*** Supplied data ***

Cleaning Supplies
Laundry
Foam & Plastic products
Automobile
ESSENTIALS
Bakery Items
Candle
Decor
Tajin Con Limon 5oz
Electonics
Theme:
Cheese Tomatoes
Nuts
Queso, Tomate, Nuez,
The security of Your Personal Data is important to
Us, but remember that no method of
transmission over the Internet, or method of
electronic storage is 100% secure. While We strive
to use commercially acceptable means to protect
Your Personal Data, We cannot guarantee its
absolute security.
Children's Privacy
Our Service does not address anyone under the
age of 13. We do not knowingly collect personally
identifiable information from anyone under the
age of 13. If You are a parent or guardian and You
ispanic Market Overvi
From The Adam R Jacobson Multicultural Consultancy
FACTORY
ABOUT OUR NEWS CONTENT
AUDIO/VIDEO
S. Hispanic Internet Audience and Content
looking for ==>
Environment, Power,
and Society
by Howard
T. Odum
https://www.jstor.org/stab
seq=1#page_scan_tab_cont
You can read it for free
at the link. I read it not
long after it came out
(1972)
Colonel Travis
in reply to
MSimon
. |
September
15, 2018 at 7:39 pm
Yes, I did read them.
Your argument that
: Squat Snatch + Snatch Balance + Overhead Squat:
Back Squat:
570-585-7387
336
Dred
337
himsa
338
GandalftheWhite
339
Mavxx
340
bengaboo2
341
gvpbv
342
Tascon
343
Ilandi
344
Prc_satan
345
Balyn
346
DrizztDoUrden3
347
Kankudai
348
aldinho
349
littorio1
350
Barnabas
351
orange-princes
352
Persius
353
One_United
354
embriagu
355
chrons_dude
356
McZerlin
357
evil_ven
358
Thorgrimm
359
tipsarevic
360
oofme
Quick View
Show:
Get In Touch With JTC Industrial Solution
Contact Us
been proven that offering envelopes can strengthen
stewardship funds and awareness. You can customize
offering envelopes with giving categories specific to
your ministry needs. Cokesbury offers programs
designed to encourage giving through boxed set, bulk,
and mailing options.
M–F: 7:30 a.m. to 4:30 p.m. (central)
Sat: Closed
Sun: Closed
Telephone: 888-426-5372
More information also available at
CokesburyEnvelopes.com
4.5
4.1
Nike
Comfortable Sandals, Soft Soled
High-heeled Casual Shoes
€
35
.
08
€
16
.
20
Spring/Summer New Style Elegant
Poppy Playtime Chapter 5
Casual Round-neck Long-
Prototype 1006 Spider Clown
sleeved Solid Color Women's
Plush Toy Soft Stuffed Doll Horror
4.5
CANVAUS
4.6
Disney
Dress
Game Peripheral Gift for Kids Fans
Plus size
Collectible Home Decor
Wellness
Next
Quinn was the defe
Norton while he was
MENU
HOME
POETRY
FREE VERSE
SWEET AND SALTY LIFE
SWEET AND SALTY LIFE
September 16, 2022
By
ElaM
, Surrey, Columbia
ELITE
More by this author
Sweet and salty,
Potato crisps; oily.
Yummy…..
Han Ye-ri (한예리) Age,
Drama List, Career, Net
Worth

***

About this exercise - Report the lines above that contain "Internet".

Answer to this problem -
transmission over the Internet, or method of
S. Hispanic Internet Audience and Content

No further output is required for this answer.